TASK DETAILS
Below are several records. Retype exactly those lines running from the one with "About Paramount" through the one with "Images by Getty Images and Imagn", end lines included, and no others.

Dataset records:
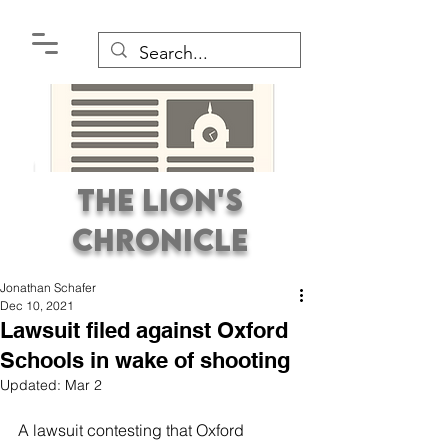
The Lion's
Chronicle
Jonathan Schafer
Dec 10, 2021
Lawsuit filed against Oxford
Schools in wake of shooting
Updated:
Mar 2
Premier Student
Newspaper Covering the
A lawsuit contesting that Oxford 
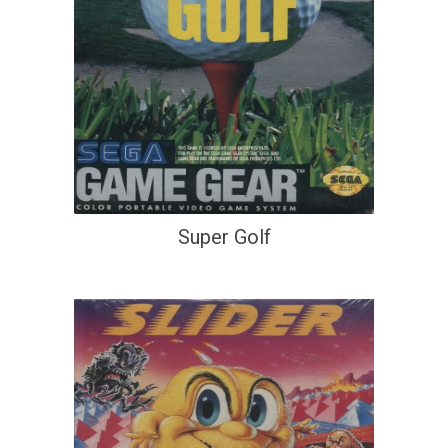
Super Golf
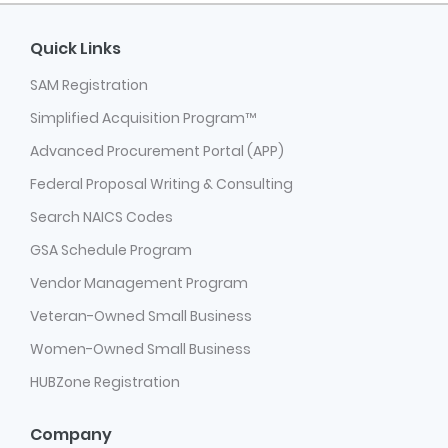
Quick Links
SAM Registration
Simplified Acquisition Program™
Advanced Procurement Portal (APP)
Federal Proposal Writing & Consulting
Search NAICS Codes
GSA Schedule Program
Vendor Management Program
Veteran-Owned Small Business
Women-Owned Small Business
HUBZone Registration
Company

--

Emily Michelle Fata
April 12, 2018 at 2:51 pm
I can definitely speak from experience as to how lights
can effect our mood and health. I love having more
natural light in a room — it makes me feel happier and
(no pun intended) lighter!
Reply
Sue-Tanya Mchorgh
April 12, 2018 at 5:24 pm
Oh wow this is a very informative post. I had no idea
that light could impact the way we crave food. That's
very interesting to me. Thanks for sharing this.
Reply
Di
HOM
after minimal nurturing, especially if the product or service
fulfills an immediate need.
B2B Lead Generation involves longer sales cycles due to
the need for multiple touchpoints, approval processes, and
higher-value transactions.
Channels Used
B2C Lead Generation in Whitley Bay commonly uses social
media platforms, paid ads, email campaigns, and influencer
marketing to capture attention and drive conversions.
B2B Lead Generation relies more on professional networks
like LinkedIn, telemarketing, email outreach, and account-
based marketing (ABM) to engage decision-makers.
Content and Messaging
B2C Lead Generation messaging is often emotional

...

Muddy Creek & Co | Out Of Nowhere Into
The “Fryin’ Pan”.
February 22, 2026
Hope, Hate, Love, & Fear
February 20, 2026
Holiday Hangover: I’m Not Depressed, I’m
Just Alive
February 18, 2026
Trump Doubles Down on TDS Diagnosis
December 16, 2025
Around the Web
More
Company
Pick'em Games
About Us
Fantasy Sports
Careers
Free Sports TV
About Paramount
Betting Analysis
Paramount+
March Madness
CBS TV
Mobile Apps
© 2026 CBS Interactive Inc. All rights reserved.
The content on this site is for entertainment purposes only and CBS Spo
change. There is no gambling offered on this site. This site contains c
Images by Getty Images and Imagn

OUTPUT BELOW
About Paramount
Betting Analysis
Paramount+
March Madness
CBS TV
Mobile Apps
© 2026 CBS Interactive Inc. All rights reserved.
The content on this site is for entertainment purposes only and CBS Spo
change. There is no gambling offered on this site. This site contains c
Images by Getty Images and Imagn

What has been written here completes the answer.